Car depuis l'invention de la VHS, des myriades de passionnés autour du monde se repassent en boucle le grand film d'épouvante de Kubrick pour tenter d'en percer les secrets, et ce bien au-delà des limites raisonnables de la cinéphilie. Tous les films de l'Américain sont bien sûr des invitations à l'exégèse approfondie, où aucune ambiguité ne déborde de l'écran de manière arbitraire; mais Shining en particulier semble encourager les lunatics à venir y cultiver hypothèses extravagantes et marronniers des théories conspirationnistes.

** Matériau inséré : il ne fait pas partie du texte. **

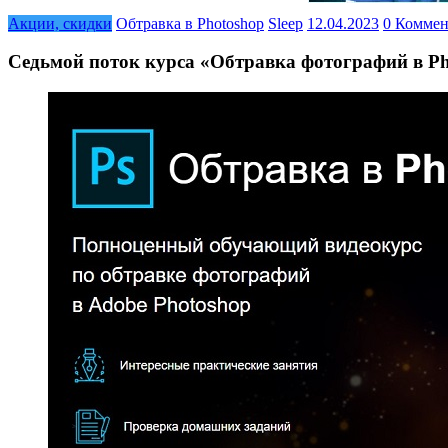
Акции, скидки
Обтравка в Photoshop
Sleep
12.04.2023
0 Комме
Седьмой поток курса «Обтравка фотографий в Ph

Dans tous ceux évoqués par les 5 allumés anonymes de Room 237, il ne manque guère que cette bonne vieille théorie du complot Illuminati qui fait fureur dans les cours des collèges autour du monde, mais ça doit être une histoire de génération.
Ils s'appellent donc Bill Blakemore, Juli Kearns, Jay Weidner, Geoffrey Cocks et John Fell Ryan, ils ont les yeux grands ouverts, ils ont tous l'air en premier lieu relativement cultivés et relativement sensés. Ils traquent les symboles et signes indiens dans les boîtes de conserve, les minotaures au milieu des labyrinthes, les références au génocide des Indiens d'Amérique ou à l'Allemagne nazie dans les multiples du chiffre 7 ou le chiffre 1942; ils se projettent simultanément le film à l'endroit et à l'envers ou établissent des cartes détaillées de l'Hotel Overlook pour dénicher liens secrets, symboliques, aberrations spatiales; ils guettent les pseudo erreurs de continuité, les manipulations subliminales et tout ce qui gît sur les côtés, symboles sur les moquettes, orientation des meubles, autoportraits cachés dans les nuages.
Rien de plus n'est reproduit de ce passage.